Les Bolsonariste, eux, étaient particulièrement amers.
"Je suis révoltée, le peuple brésilien ne va pas avaler une élection manipulée comme cela et remettre le pays entre les mains d'un bandit. Bolsonaro doit agir vite, sinon, on ne pourra plus rien faire", dit Ruth da Silva Barbosa, enseignante de 50 ans, dépitée après avoir suivi le dépouillement à Brasilia.
Mais plusieurs alliés importants de Jair Bolsonaro ont reconnu sa défaite, comme l'ancien juge anticorruption Sergio Moro.
"La démocratie est ainsi. Je serai dans l'opposition en 2023", a tweeté celui qui avait envoyé Lula en prison.
Douze gouverneurs d'Etats brésiliens ont également été élus dimanche, dont le bolsonariste Tarcisio de Freitas dans l'Etat de Sao Paulo, le plus peuplé et le plus riche du Brésil.
Le mandat de Lula s'annonce compliqué. Anticipant déjà des difficultés, il avait souhaité dimanche que "le gouvernement (sortant) soit civilisé" et comprenne qu'"il est nécessaire de faire une bonne passation de pouvoir".
Lula va devoir rassembler un Brésil malmené par quatre années de gestion tumultueuse de son prédécesseur, un pays coupé en deux par la campagne la plus polarisée et brutale de son histoire récente.
"La moitié de la population est mécontente" du résultat, note pour l'AFP Leandro Consentino, un politologue de l'Université privée Insper de Sao Paulo. 58 millions d'électeurs ont voté Bolsonaro : "Lula va devoir pacifier le pays".
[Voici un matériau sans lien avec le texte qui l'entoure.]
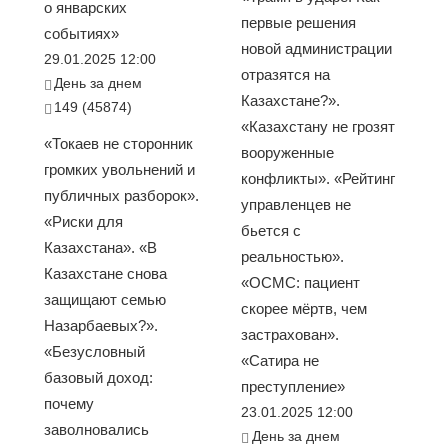
о январских
первые решения
событиях»
новой администрации
29.01.2025 12:00
отразятся на
День за днем
Казахстане?».
149 (45874)
«Казахстану не грозят
«Токаев не сторонник
вооруженные
громких увольнений и
конфликты». «Рейтинг
публичных разборок».
управленцев не
«Риски для
бьется с
Казахстана». «В
реальностью».
Казахстане снова
«ОСМС: пациент
защищают семью
скорее мёртв, чем
Назарбаевых?».
застрахован».
«Безусловный
«Сатира не
базовый доход:
преступление»
почему
23.01.2025 12:00
заволновались
День за днем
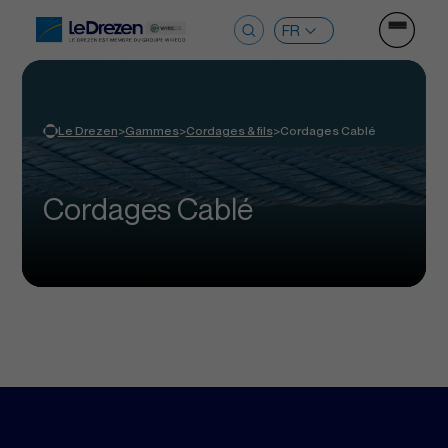
Ouvrir le
Rechercher :
>
>
>
Le Drezen
Gammes
Cordages & fils
Cordages Cablé
Cordages Cablé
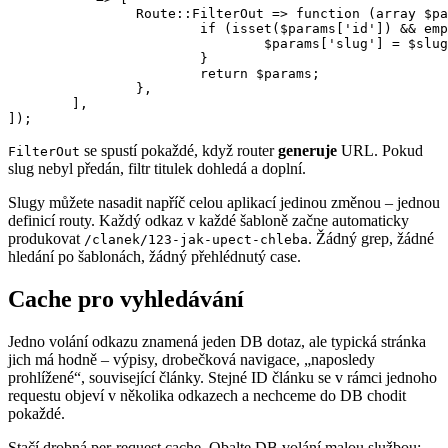
		Route::FilterOut => function (array $params) use ($slugProvider): array {

			if (isset($params['id']) && empty($params['slug'])) {

				$params['slug'] = $slugProvider->getSlug((int) $params['id']);

			}

			return $params;

		},

	],

se spustí pokaždé, když router
generuje
URL. Pokud
FilterOut
slug nebyl předán, filtr titulek dohledá a doplní.
Slugy můžete nasadit napříč celou aplikací jedinou změnou – jednou
definicí routy. Každý odkaz v každé šabloně začne automaticky
produkovat
. Žádný grep, žádné
/clanek/123-jak-upect-chleba
hledání po šablonách, žádný přehlédnutý case.
Cache pro vyhledávání
Jedno volání odkazu znamená jeden DB dotaz, ale typická stránka
jich má hodně – výpisy, drobečková navigace, „naposledy
prohlížené“, související články. Stejné ID článku se v rámci jednoho
requestu objeví v několika odkazech a nechceme do DB chodit
pokaždé.
Stačí drobná per-request cache. Obalte DB volání malou službou:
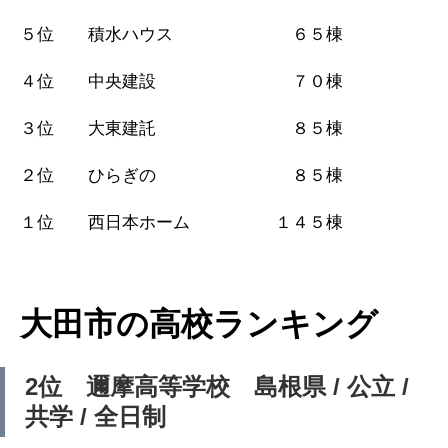
５位 積水ハウス ６５棟
４位 中央建設 ７０棟
３位 大東建託 ８５棟
２位 ひらぎの ８５棟
１位 西日本ホーム １４５棟
大田市の高校ランキング
2位 邇摩高等学校 島根県 / 公立 /
共学 / 全日制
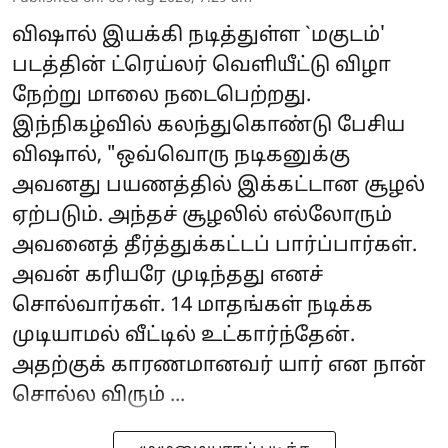
விஷால் இயக்கி நடித்துள்ள `மகுடம்'
படத்தின் ட்ரெய்லர் வெளியீட்டு விழா
நேற்று மாலை நடைபெற்றது.
இந்நிகழ்வில் கலந்துகொண்டு பேசிய
விஷால், "ஒவ்வொரு நடிகனுக்கு
அவனது பயணத்தில் இக்கட்டான சூழல்
ஏற்படும். அந்தச் சூழலில் எல்லோரும்
அவனைத் தீர்த்துக்கட்டப் பார்ப்பார்கள்.
அவன் கரியரே முடிந்தது எனச்
சொல்வார்கள். 14 மாதங்கள் நடிக்க
முடியாமல் வீட்டில் உட்கார்ந்தேன்.
அதற்குக் காரணமானவர் யார் என நான்
சொல்ல விரும் ...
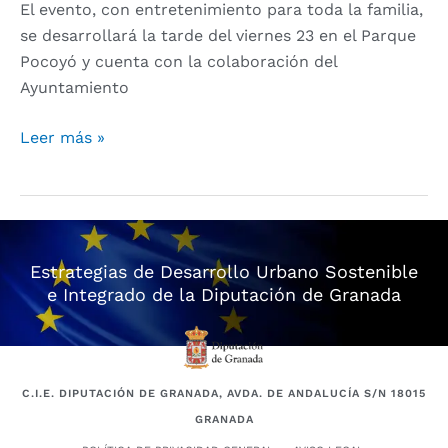
El evento, con entretenimiento para toda la familia,
se desarrollará la tarde del viernes 23 en el Parque
Pocoyó y cuenta con la colaboración del
Ayuntamiento
Leer más »
Estrategias de Desarrollo Urbano Sostenible
e Integrado de la Diputación de Granada
C.I.E. DIPUTACIÓN DE GRANADA, AVDA. DE ANDALUCÍA S/N 18015
GRANADA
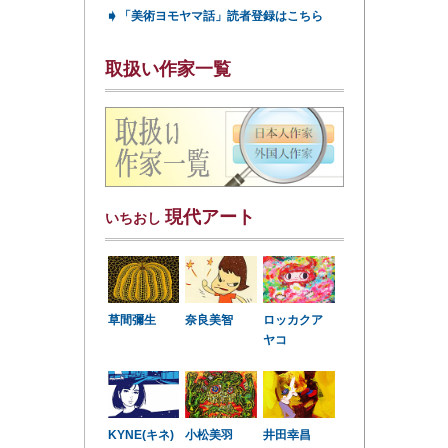
➧
「美術ヨモヤマ話」読者登録はこちら
取扱い作家一覧
現代アート
いちおし
草間彌生
奈良美智
ロッカクア
ヤコ
KYNE(キネ)
小松美羽
井田幸昌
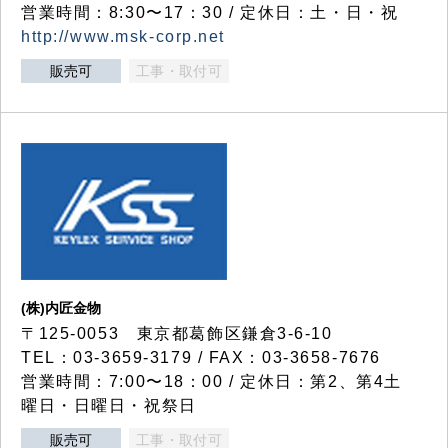
営業時間：8:30〜17：30 / 定休日：土・日・祝
http://www.msk-corp.net
販売可
工事・取付可
(株)内匠金物
〒125-0053 東京都葛飾区鎌倉3-6-10
TEL：03-3659-3179 / FAX：03-3658-7676
営業時間：7:00〜18：00 / 定休日：第2、第4土
曜日・日曜日・祝祭日
販売可
工事・取付可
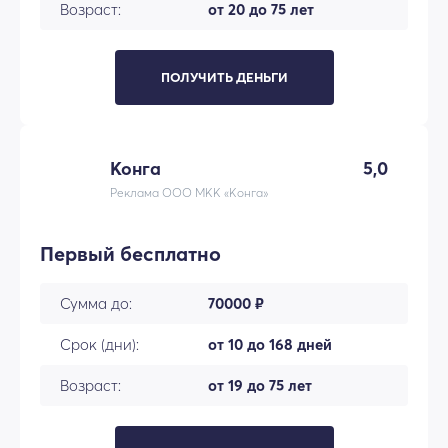
Возраст:
от 20 до 75 лет
ПОЛУЧИТЬ ДЕНЬГИ
Конга
5,0
Реклама ООО МКК «Конга»
Первый бесплатно
Сумма до:
70000 ₽
Срок (дни):
от 10 до 168 дней
Возраст:
от 19 до 75 лет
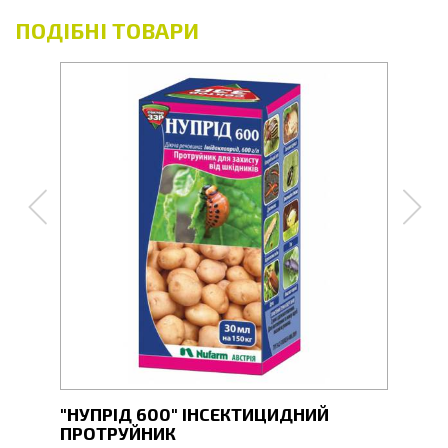
ПОДІБНІ ТОВАРИ
"НУПРІД 600" ІНСЕКТИЦИДНИЙ
ПРОТРУЙНИК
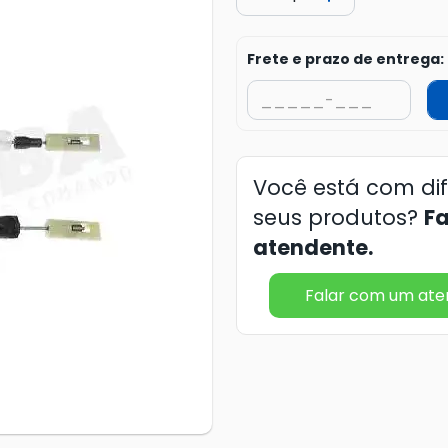
Frete e prazo de entrega:
Você está com di
seus produtos?
F
atendente.
Falar com um at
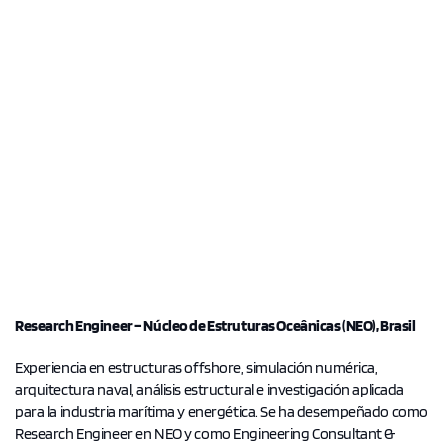
Research Engineer – Núcleo de Estruturas Oceânicas (NEO), Brasil
Experiencia en estructuras offshore, simulación numérica,
arquitectura naval, análisis estructural e investigación aplicada
para la industria marítima y energética. Se ha desempeñado como
Research Engineer en NEO y como Engineering Consultant &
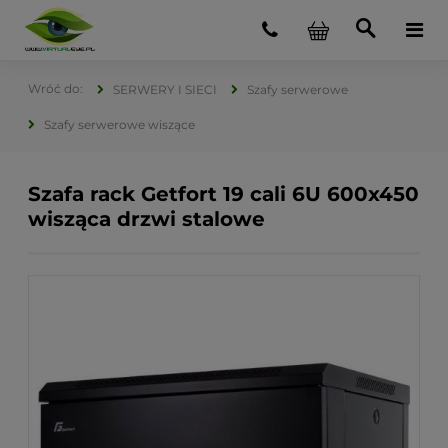
SERWERY I SIECI
Szafy serwerowe
Szafy serwerowe wiszące
Szafa rack Getfort 19 cali 6U 600x450
wisząca drzwi stalowe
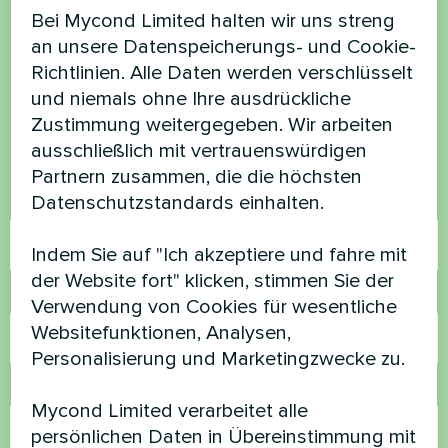
Bei Mycond Limited halten wir uns streng
Möchten Sie kaufen oder
an unsere Datenspeicherungs- und Cookie-
haben Sie Fragen?
Richtlinien. Alle Daten werden verschlüsselt
und niemals ohne Ihre ausdrückliche
Kontaktieren Sie uns und wir werden Ihnen
Zustimmung weitergegeben. Wir arbeiten
helfen
ausschließlich mit vertrauenswürdigen
Partnern zusammen, die die höchsten
Datenschutzstandards einhalten.
Name
Indem Sie auf "Ich akzeptiere und fahre mit
der Website fort" klicken, stimmen Sie der
Rufnummer
Verwendung von Cookies für wesentliche
Websitefunktionen, Analysen,
Personalisierung und Marketingzwecke zu.
E-Mail
Mycond Limited verarbeitet alle
persönlichen Daten in Übereinstimmung mit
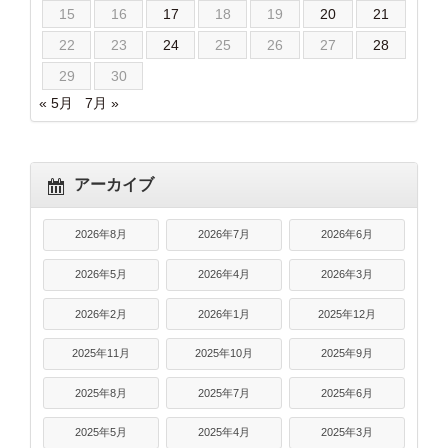
15
16
17
18
19
20
21
22
23
24
25
26
27
28
29
30
« 5月
7月 »
アーカイブ
2026年8月
2026年7月
2026年6月
2026年5月
2026年4月
2026年3月
2026年2月
2026年1月
2025年12月
2025年11月
2025年10月
2025年9月
2025年8月
2025年7月
2025年6月
2025年5月
2025年4月
2025年3月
L'icône de la gauche va aussi devoir composer avec un Parlement que les élections législatives du 2 octobre ont fait pencher davantage vers la droite radicale. Le Parti libéral (PL) de Jair Bolsonaro est alors devenu la première formation à la Chambre des députés comme au Sénat.
Lula a réuni une coalition hétéroclite d'une dizaine de formations autour de son Parti des Travailleurs (PT) et va devoir user tous ses talents de négociateur pour gouverner au centre.
Dans les deux mois de transition, le futur président doit faire des annonces sur la composition de son gouvernement. Lula pourrait laisser place à davantage de diversité dans son équipe : des femmes -il n'en reste plus qu'une dans le dernier gouvernement Bolsonaro- des personnes de couleur et des indigènes, dont un représentant devrait prendre la tête d'un ministère nouvellement créé des Affaires autochtones.
Autre défi de taille pour Lula : il devra financer les politiques sociales promises, mais sans la croissance économique sous ses précédents mandats (2003-2010).